§ Given data:

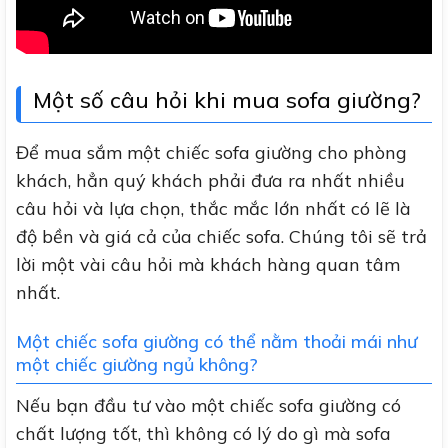
Một số câu hỏi khi mua sofa giường?
Để mua sắm một chiếc sofa giường cho phòng
khách, hẳn quý khách phải đưa ra nhất nhiều
câu hỏi và lựa chọn, thắc mắc lớn nhất có lẽ là
độ bền và giá cả của chiếc sofa. Chúng tôi sẽ trả
lời một vài câu hỏi mà khách hàng quan tâm
nhất.
Một chiếc sofa giường có thể nằm thoải mái như
một chiếc giường ngủ không?
Nếu bạn đầu tư vào một chiếc sofa giường có
chất lượng tốt, thì không có lý do gì mà sofa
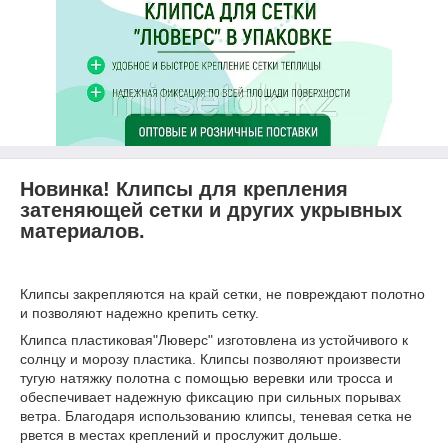
Новинка! Клипсы для крепления
затеняющей сетки и других укрывных
материалов.
Клипсы закрепляются на край сетки, не повреждают полотно
и позволяют надежно крепить сетку.
Клипса пластиковая"Люверс" изготовлена из устойчивого к
солнцу и морозу пластика. Клипсы позволяют произвести
тугую натяжку полотна с помощью веревки или тросса и
обеспечивает надежную фиксацию при сильных порывах
ветра. Благодаря использованию клипсы, теневая сетка не
рвется в местах креплений и прослужит дольше.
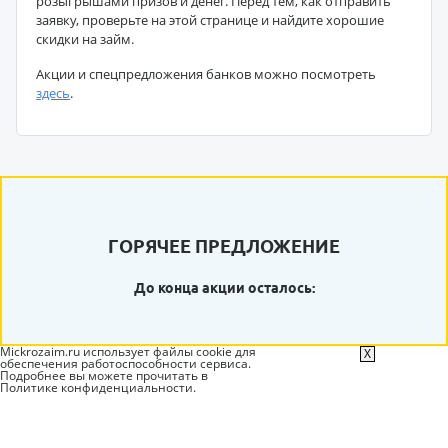
розыгрышами призов и денег. Перед тем, как отправить
заявку, проверьте на этой странице и найдите хорошие
скидки на займ.
Акции и спецпредложения банков можно посмотреть
здесь
.
ГОРЯЧЕЕ ПРЕДЛОЖЕНИЕ
До конца акции осталось:
Mickrozaim.ru использует файлы cookie для
X
обеспечения работоспособности сервиса.
Подробнее вы можете прочитать в
Политике конфиденциальности
.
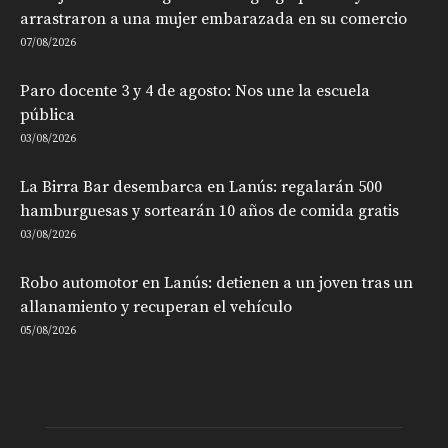
arrastraron a una mujer embarazada en su comercio
07/08/2026
Paro docente 3 y 4 de agosto: Nos une la escuela
pública
03/08/2026
La Birra Bar desembarca en Lanús: regalarán 500
hamburguesas y sortearán 10 años de comida gratis
03/08/2026
Robo automotor en Lanús: detienen a un joven tras un
allanamiento y recuperan el vehículo
05/08/2026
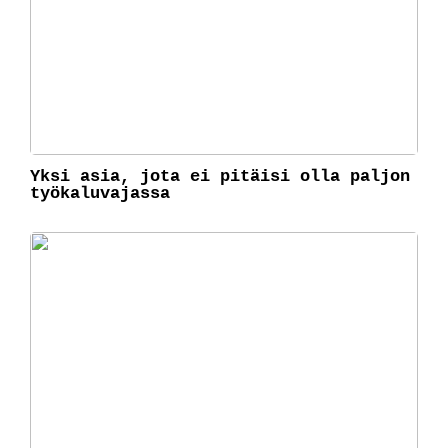
Yksi asia, jota ei pitäisi olla paljon
työkaluvajassa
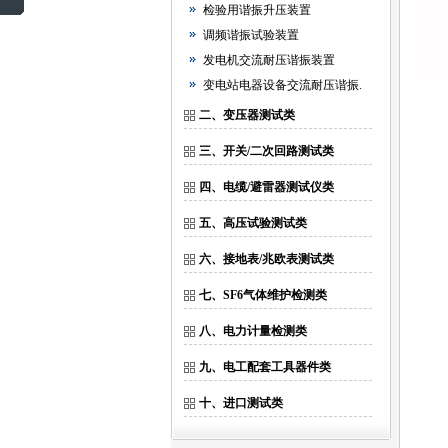
检验用谐振升压装置
调频谐振试验装置
发电机交流耐压谐振装置
变电站电器设备交流耐压谐振.
二、变压器测试类
三、开关/二次回路测试类
四、电缆/避雷器测试仪类
五、高压试验测试类
六、接地表/兆欧表测试类
七、SF6气体维护检测类
八、电力计量检测类
九、电工配套工具器件类
十、进口测试类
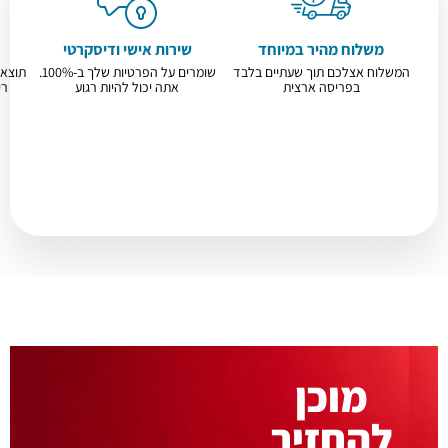
משלוח מהיר במיוחד
שירות אישי ודיסקרטי
המשלוח אצלכם תוך שעתיים בלבד
שומרים על הפרטיות שלך ב-100%.
תוצאו
בפריסה ארצית
אתה יכול להיות רגוע
רי
מוכן
להחזיר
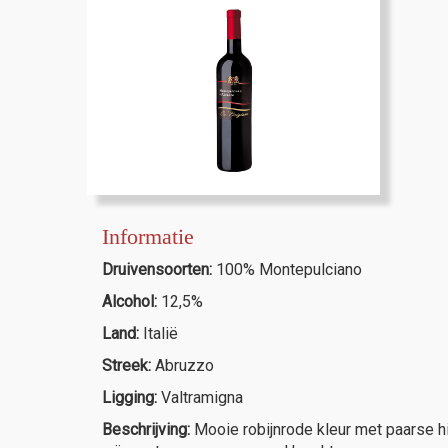
Informatie
Druivensoorten:
100% Montepulciano
Alcohol:
12,5%
Land:
Italië
Streek:
Abruzzo
Ligging:
Valtramigna
Beschrijving:
Mooie robijnrode kleur met paarse hi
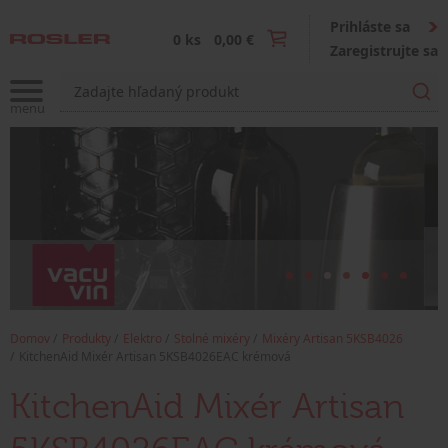
Prihláste sa
0 ks
0,00 €
Zaregistrujte sa
Domov
Produkty
Elektro
Stolné mixéry
Mixéry Artisan 5KSB4026
KitchenAid Mixér Artisan 5KSB4026EAC krémová
KitchenAid Mixér Artisan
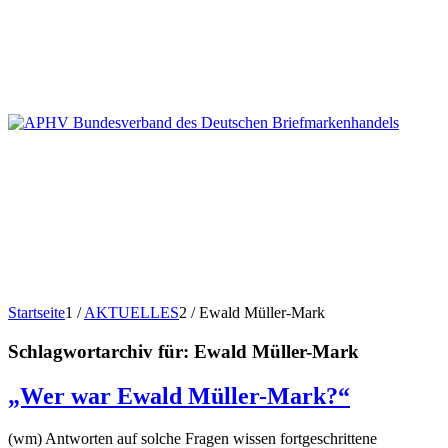
Startseite
1
/
AKTUELLES
2
/
Ewald Müller-Mark
Schlagwortarchiv für:
Ewald Müller-Mark
„Wer war Ewald Müller-Mark?“
(wm) Antworten auf solche Fragen wissen fortgeschrittene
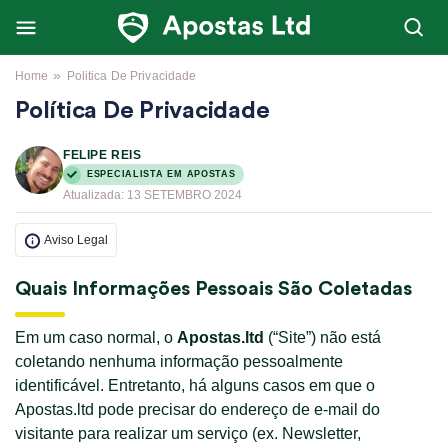
»
Home
Politica De Privacidade
Política De Privacidade
FELIPE REIS
ESPECIALISTA EM APOSTAS
Atualizada:
13 SETEMBRO 2024
Aviso Legal
Quais Informações Pessoais São Coletadas
Em um caso normal, o
Apostas.ltd
(“Site”) não está
coletando nenhuma informação pessoalmente
identificável. Entretanto, há alguns casos em que o
Apostas.ltd pode precisar do endereço de e-mail do
visitante para realizar um serviço (ex. Newsletter,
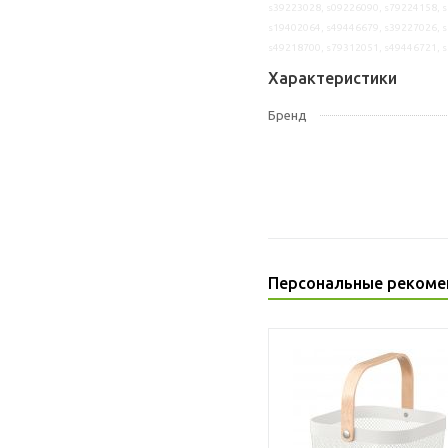
s39223028, s09226090, s79224158, s
s19402064, s49446679, s39227026, s
s49218700, s79312051, s49446721, 
Характеристики
Бренд
Персональные рекоме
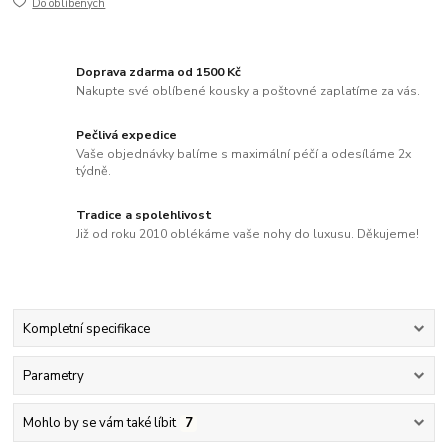
Do oblíbených
Doprava zdarma od 1500 Kč
Nakupte své oblíbené kousky a poštovné zaplatíme za vás.
Pečlivá expedice
Vaše objednávky balíme s maximální péčí a odesíláme 2x
týdně.
Tradice a spolehlivost
Již od roku 2010 oblékáme vaše nohy do luxusu. Děkujeme!
Kompletní specifikace
Parametry
Mohlo by se vám také líbit
7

§ What you will do: Give back exactly the lines of the listing above that run from the line with "заявку, проверьте на" to the line with "Подробнее вы можете прочитать в", inclusive.

§ Result for this exercise:
заявку, проверьте на этой странице и найдите хорошие
скидки на займ.
Акции и спецпредложения банков можно посмотреть
здесь
.
ГОРЯЧЕЕ ПРЕДЛОЖЕНИЕ
До конца акции осталось:
Mickrozaim.ru использует файлы cookie для
X
обеспечения работоспособности сервиса.
Подробнее вы можете прочитать в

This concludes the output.